Le ministère de l’Administration territoriale et de la Mobilité a ordonné la suspension temporaire des activités de transport routier de personnes de la Société de transport Aorèma et frères (STAF). En vue de donner plus d’informations sur les mobiles de cette décision, la direction de la circulation routière et de la normalisation a convié la presse, vendredi 13 février 2026, à Ouagadougou. Selon le directeur de la circulation routière et de la normalisation, Baowendmanégré Zoungrana, il ressort du constat dans bon nombre de cas d’accidents de la circulation, la société STAF est impliquée.
« Sur les 1 306 accidents impliquant des transports en commun entre 2019 et 2024, 136 sont imputables à cette seule compagnie, soit un ratio de 10,43 % », a fait savoir M. Zoungrana. L’Etat voulant préserver la vie des citoyens, c’est pourquoi la suspension de la compagnie a été prise, a confié le directeur de la circulation routière. Il a évoqué d’autres raisons, liées notamment au non-respect de la limitation de vitesse, ainsi que la manipulation frauduleuse des limiteurs de vitesse obligatoires sur les véhicules. De l’avis du directeur de la circulation routière et de la normalisation, ces manquements ne peuvent pas être tolérés.

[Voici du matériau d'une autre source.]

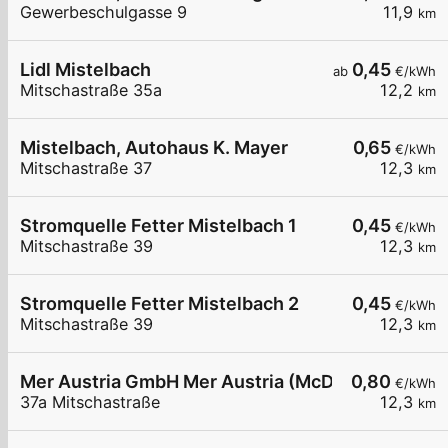
Gewerbeschulgasse 9
11,9
km
Lidl Mistelbach
0,45
ab
€/kWh
Mitschastraße 35a
12,2
km
Mistelbach, Autohaus K. Mayer
0,65
€/kWh
Mitschastraße 37
12,3
km
Stromquelle Fetter Mistelbach 1
0,45
€/kWh
Mitschastraße 39
12,3
km
Stromquelle Fetter Mistelbach 2
0,45
€/kWh
Mitschastraße 39
12,3
km
Mer Austria GmbH Mer Austria (McD) - Mistelbach
0,80
€/kWh
37a Mitschastraße
12,3
km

« C’est pourquoi, à un moment donné, il fallait agir d’où cette décision qui est interpellateur pour les autres compagnies », a insisté M. Zoungrana. Il a précisé que pendant la période de suspension la compagnie STAF est tenue de soumettre l’ensemble de son parc automobile à une inspection technique approfondie. « Il s’agira au cours de cette opération de tout mettre en œuvre pour faire respecter les réglementations en vigueur », a-t-il conclu.